A young woman in Dublin handles a confusing and surprising gain after a deep and personal loss.
After her partner, Henry, dies in a bike accident, Grace spends nearly three months emotionally and physically shut down. Then, with lots of prodding from her parents and best friend, she attempts the barest requirements of living again: going to her job as chef at a local cafe, visiting Henry’s grave, and furnishing the house the two were buying when he died. She thinks she sees Henry everywhere and has to convince herself it’s just her grieving brain playing tricks on her, until he shows up, on her doorstep, in the flesh. But this isn’t Henry, either. It’s Andy, the twin brother from Down Under no one knew existed.
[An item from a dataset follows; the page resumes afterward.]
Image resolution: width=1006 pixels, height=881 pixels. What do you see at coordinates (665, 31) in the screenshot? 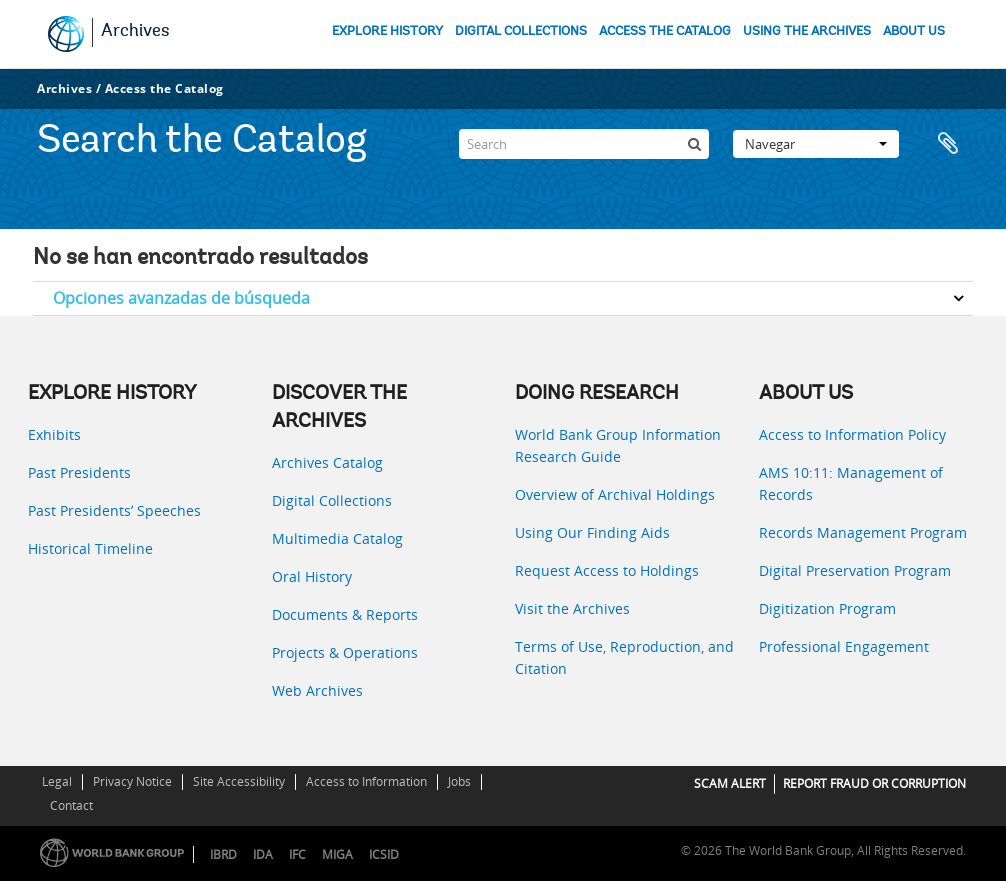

Once the initial shock has dropped to a simmer, Grace allows herself to find comfort in Andy’s similarities to Henry while Andy finds comfort seeing the type of life he might have had if his restless, adoptive single mom hadn’t moved him to Australia. They both dabble in magical thinking, teasing at this soap-opera setup to see if it might go in the most soap-opera direction. But Grace (who narrates the bulk of the book) has a straightforward, often droll tone, and Shortall in general focuses on small, daily details over sweeping, dramatic ones. This is a blessing and a curse; it tempers the high drama of the plot into something sweet and (almost) believable. But in the dance between the two she loses sight of the story of grief, which deserves more attention.
Strongest in its depiction of modern Dublin characters and their entertaining interactions, muddled when it comes to the meat of the story.